Prompt -
Check every line of the records below for the string "krizi" and copy the ones that have it.

Records for processing -
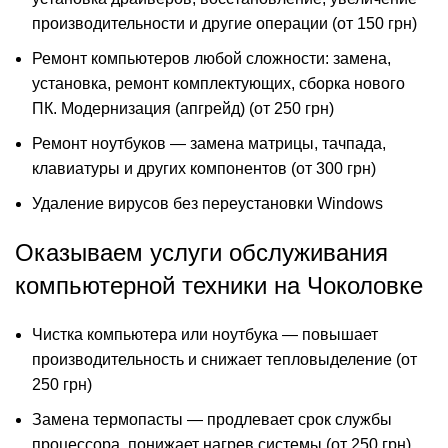
производительности и другие операции (от 150 грн)
Ремонт компьютеров
любой сложности: замена,
установка, ремонт комплектующих, сборка нового
ПК. Модернизация (апгрейд) (от 250 грн)
Ремонт ноутбуков
— замена матрицы, тачпада,
клавиатуры и других компонентов (от 300 грн)
Удаление вирусов без переустановки Windows
Оказываем услуги обслуживания
компьютерной техники на Чоколовке
Чистка компьютера или ноутбука — повышает
производительность и снижает тепловыделение (от
250 грн)
Замена термопасты — продлевает срок службы
процессора, понижает нагрев системы (от 250 грн)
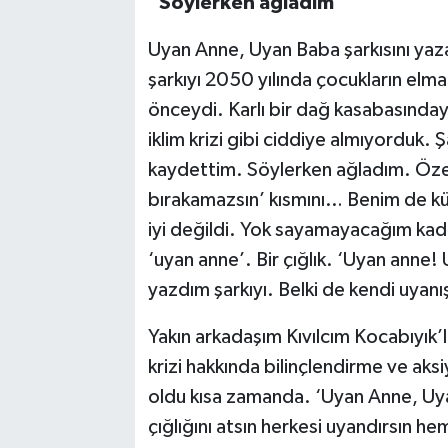
“Söylerken ağladım”
Uyan Anne, Uyan Baba şarkısını yaza
şarkıyı 2050 yılında çocukların elm
önceydi. Karlı bir dağ kasabasında
iklim krizi gibi ciddiye almıyorduk. 
kaydettim. Söylerken ağladım. Özel
bırakamazsın’ kısmını… Benim de kü
iyi değildi. Yok sayamayacağım kadar
‘uyan anne’. Bir çığlık. ‘Uyan anne
yazdım şarkıyı. Belki de kendi uyan
Yakın arkadaşım Kıvılcım Kocabıyık’
krizi hakkında bilinçlendirme ve aks
oldu kısa zamanda. ‘Uyan Anne, Uya
çığlığını atsın herkesi uyandırsın h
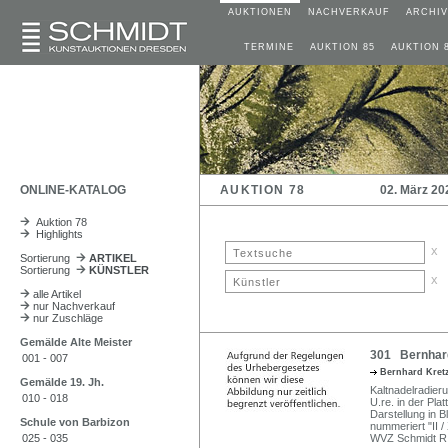
AUKTIONEN
NACHVERKAUF
ARCHIV
TERMINE
AUKTION 85
AUKTION 
ONLINE-KATALOG
AUKTION 78
02. März 20
Auktion 78
Highlights
x
Sortierung
ARTIKEL
Sortierung
KÜNSTLER
x
alle Artikel
nur Nachverkauf
nur Zuschläge
Gemälde Alte Meister
301 Bernhard
001 - 007
Bernhard Kre
Gemälde 19. Jh.
Kaltnadelradier
010 - 018
U.re. in der Pla
Darstellung in B
Schule von Barbizon
nummeriert "II /
025 - 035
WVZ Schmidt R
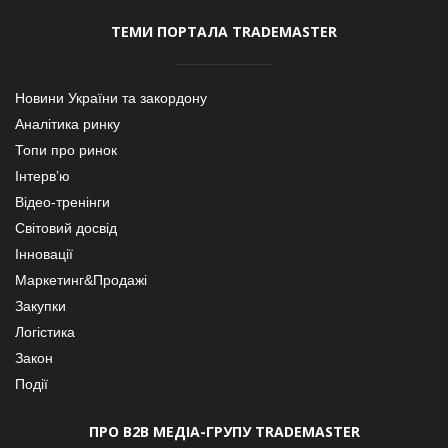
ТЕМИ ПОРТАЛА TRADEMASTER
Новини України та закордону
Аналітика ринку
Топи про ринок
Інтерв’ю
Відео-тренінги
Світовий досвід
Інновації
Маркетинг&Продажі
Закупки
Логістика
Закон
Події
ПРО В2В МЕДІА-ГРУПУ TRADEMASTER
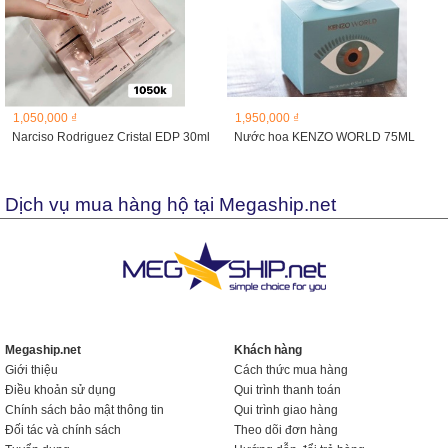
1,050,000 ₫
1,950,000 ₫
Narciso Rodriguez Cristal EDP 30ml
Nước hoa KENZO WORLD 75ML
Dịch vụ mua hàng hộ tại Megaship.net
Megaship.net
Khách hàng
Giới thiệu
Cách thức mua hàng
Điều khoản sử dụng
Qui trình thanh toán
Chính sách bảo mật thông tin
Qui trình giao hàng
Đối tác và chính sách
Theo dõi đơn hàng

Task response -
iklim krizi gibi ciddiye almıyorduk. 
krizi hakkında bilinçlendirme ve aks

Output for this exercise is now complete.